The Food and Agricultural Organization is funding a $385,000, twenty-two month project to assist the government with designing and testing a garden-based learning programme for primary schools grades one to six.
Minister of Education, Youth, Sport and Culture the Hon. Carl Bethel said the implementation of the projects and the signing of their agreements are timely in that the Ministry and the Department are discussing programmes that would advance the education system and by extension the country.
Mr. Bethel explained that recent global events, the emergence of food shortages and the rising prices of staple such as corn, wheat, rice and other agricultural products now necessities a renewed focus upon food production at the national level and the effective use of available land.
“The rising average age of registered farmers and the reduced numbers of such farmers,” he said, “is a dire warning sign to Bahamians that we are failing to optimise the production potential of our land, and consequently are becoming more and more helpless in the face of global developments.
He added that governments throughout the world are increasing emphasis on and allocating additional resources toward the further growth and development of the Agriculture Industry.
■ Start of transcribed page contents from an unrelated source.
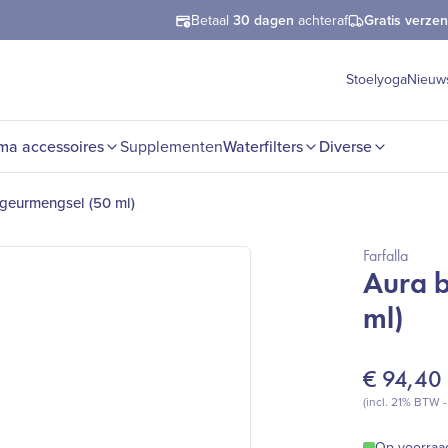
Betaal
30 dagen
achteraf
Gratis verze
Stoelyoga
Nieuw
ma accessoires
Supplementen
Waterfilters
Diverse
 geurmengsel (50 ml)
Farfalla
Aura 
ml)
€
94,40
(incl. 21% BTW 
Op voorraa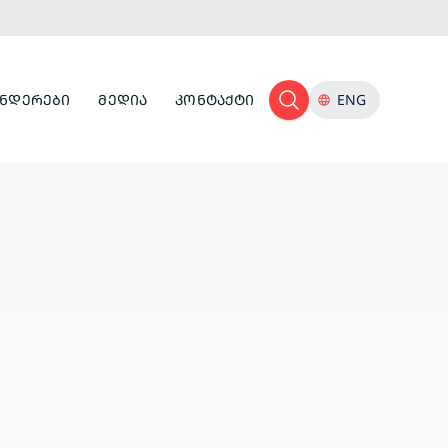
ᲜᲓᲔᲠᲔᲑᲘ
ᲛᲔᲓᲘᲐ
ᲙᲝᲜᲢᲐᲥᲢᲘ
ENG
ᲢᲣᲠᲘᲡᲢᲣᲚᲘ
ᲘᲜᲤᲠᲐᲡᲢᲠᲣᲥᲢᲣᲠᲐ
ᲙᲣᲚᲢᲣᲠᲣᲚᲘ
ᲛᲔᲛᲙᲕᲘᲓᲠᲔᲝᲑᲐ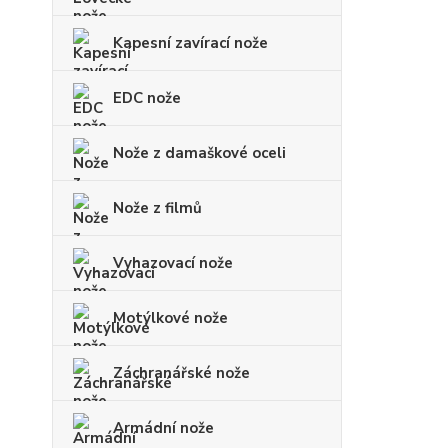
Kapesní zavírací nože
EDC nože
Nože z damaškové oceli
Nože z filmů
Vyhazovací nože
Motýlkové nože
Záchranářské nože
Armádní nože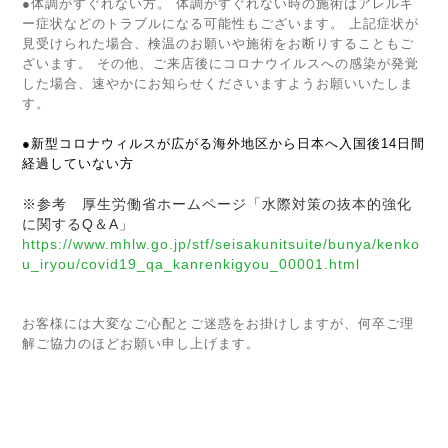
●体調がすぐれない方。 体調がすぐれない時の施術はアレルギ
ー症状などのトラブルになる可能性もございます。 上記症状が
見受けられた場合、検温のお願いや施術をお断りすることもご
ざいます。 その他、ご来店後にコロナウイルスへの感染が発覚
した場合、速やかにお知らせくださいますようお願いいたしま
す。
●新型コロナウィルスが広がる海外地区から日本へ入国後14日間
経過していない方
※参考 厚生労働省ホームページ「水際対策の抜本的強化
に関するQ＆A」
https://www.mhlw.go.jp/stf/seisakunitsuite/bunya/kenko
u_iryou/covid19_qa_kanrenkigyou_00001.html
お客様には大変なご心配とご迷惑をお掛けしますが、何卒ご理
解ご協力のほどお願い申し上げます。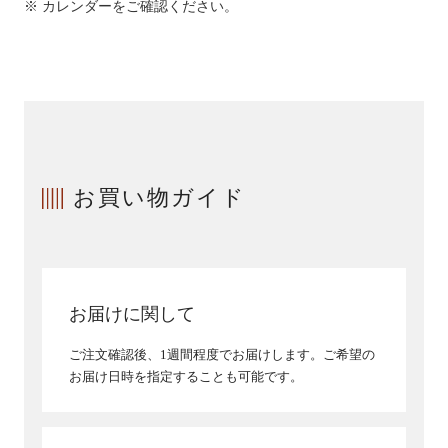
カレンダーをご確認ください。
お買い物ガイド
お届けに関して
ご注文確認後、1週間程度でお届けします。ご希望の
お届け日時を指定することも可能です。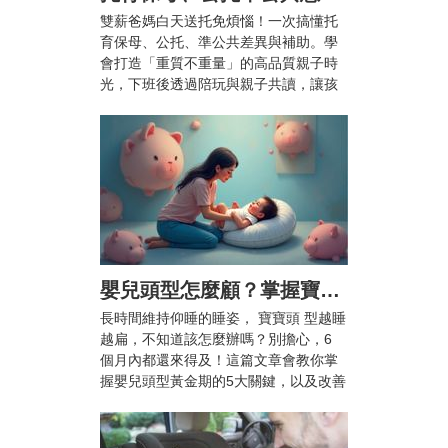
雙薪爸媽白天送托免煩惱！一次搞懂托
育保母、公托、準公共差異與補助。學
會打造「重質不重量」的高品質親子時
光，下班後透過陪玩與親子共讀，讓孩
子快樂成長、爸媽也能安心兼顧工作與
育兒。
嬰兒頭型怎麼顧？掌握寶寶頭型黃金期5大關鍵，顧好漂亮頭型不扁頭！
長時間維持仰睡的睡姿， 寶寶頭 型越睡
越扁，不知道該怎麼辦嗎？別擔心，6
個月內都還來得及！這篇文章會教你掌
握嬰兒頭型黃金期的5大關鍵，以及改善
扁頭的枕頭推薦，幫助 寶寶 睡出自然渾
圓的漂亮頭型。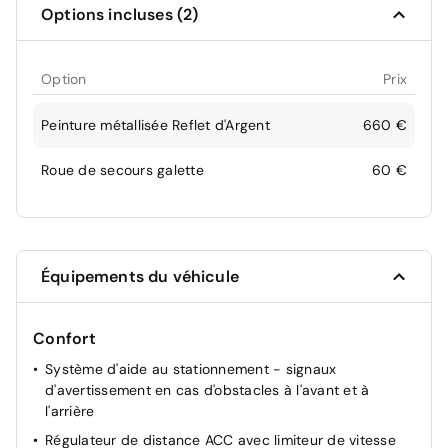
Options incluses (2)
Option
Prix
Peinture métallisée Reflet d'Argent
660 €
Roue de secours galette
60 €
Équipements du véhicule
Confort
Système d'aide au stationnement - signaux
d'avertissement en cas d'obstacles à l'avant et à
l'arrière
Régulateur de distance ACC avec limiteur de vitesse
“It is envisaged that this renewal and ongoing focus would improve food security, increase economic growth, increase consumption of fruits, vegetables and ground provisions, contribute to reduction in food importation and hopefully through healthy lifestyle initiatives contribute to the reduction of non-communicable diseases such as diabetes, hypertension and obesity which are causing governments billions of dollars in Health Care.”
Mr. Bethel said it is widely accepted that one of the long term solutions to these growing concerns is the exposure to and education of students in the rudiments of agriculture, its importance to the growth and development of economies and the quality of life that could be derived from the consumption of locally grown and unprocessed agricultural produce.
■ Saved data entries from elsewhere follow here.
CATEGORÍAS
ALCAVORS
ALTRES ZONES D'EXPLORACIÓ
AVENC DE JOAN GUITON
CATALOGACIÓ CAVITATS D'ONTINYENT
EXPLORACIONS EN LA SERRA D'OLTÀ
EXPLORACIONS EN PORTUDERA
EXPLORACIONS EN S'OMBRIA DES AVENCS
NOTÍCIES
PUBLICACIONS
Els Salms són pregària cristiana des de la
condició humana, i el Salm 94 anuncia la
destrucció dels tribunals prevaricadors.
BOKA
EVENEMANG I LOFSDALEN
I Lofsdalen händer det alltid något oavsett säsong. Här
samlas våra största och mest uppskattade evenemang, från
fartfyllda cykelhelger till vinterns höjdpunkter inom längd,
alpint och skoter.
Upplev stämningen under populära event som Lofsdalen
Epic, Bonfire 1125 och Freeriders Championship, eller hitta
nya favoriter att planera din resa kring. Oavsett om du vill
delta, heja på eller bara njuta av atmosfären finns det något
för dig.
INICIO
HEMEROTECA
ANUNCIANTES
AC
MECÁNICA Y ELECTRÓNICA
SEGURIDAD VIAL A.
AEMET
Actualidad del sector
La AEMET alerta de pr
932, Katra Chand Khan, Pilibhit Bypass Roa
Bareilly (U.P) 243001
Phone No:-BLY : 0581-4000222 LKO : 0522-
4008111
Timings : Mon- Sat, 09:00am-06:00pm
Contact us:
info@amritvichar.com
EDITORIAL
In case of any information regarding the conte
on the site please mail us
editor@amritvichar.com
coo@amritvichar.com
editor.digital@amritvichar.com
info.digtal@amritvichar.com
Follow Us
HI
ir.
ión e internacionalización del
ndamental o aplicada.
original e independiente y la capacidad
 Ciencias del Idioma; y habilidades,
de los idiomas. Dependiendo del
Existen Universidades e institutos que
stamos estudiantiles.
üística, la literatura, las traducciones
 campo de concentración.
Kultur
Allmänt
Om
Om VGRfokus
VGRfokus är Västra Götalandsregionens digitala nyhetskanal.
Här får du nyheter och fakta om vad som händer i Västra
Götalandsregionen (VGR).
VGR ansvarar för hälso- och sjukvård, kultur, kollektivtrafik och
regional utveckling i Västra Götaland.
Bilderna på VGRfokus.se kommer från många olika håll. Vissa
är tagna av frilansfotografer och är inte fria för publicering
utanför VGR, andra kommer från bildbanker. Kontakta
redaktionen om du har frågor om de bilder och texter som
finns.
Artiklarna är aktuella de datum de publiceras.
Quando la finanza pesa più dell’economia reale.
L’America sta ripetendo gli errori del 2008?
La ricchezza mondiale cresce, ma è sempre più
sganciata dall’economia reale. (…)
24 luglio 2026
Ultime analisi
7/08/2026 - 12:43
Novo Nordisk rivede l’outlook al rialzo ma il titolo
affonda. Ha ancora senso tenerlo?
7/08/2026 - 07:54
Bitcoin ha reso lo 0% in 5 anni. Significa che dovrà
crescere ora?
“The government of The Bahamas through its education system has been and still is promoting and investing in a structured Agricultural Science Programme primarily at the high school level. To-date, the programme is being offered in 29 schools inclusive of three special schools with 14 of which are on New Providence and 15 in the Family Islands.”
He noted that there is a small percentage of primary schools with vegetable beds due to limited land space and untrained agriculture instructors at this level.
The Minister said the School Garden Programme and TeleFood Projects would contribute significantly to the attainment of the government’s goals in addition to:
Improving food security at the community level;
Improving the nutrition of school-aged children;
Fostering an understanding of food production – from farm to table;
Encouraging children to see and use the garden as Living Laboratory;
Reducing the stigma associated with agriculture;
Providing students wishing to pursue Agricultural Science at the junior high school level with the requisite knowledge skills and attitudes; and
Training and upgrading of teachers in Agricultural Science at the primary school level
The Regional FAO Representative Dr. Dustin Campbell said the project is considered a benchmark for the region because it addresses the issues of Non-Communicable Diseases and food security.
Dr. Campbell said in developing this project, the FAO took into consideration concerns expressed by The Bahamas’ government with regards to the increasing prevalence of obesity and chronic nutritional diseases among its population and its socio-economic consequences.
He said recognition was also given to the fact that the government has been supporting several initiatives and programmes aimed at addressing these problems. Dr. Campbell added that the FAO believes there is a potential to increase the impact of government’s efforts.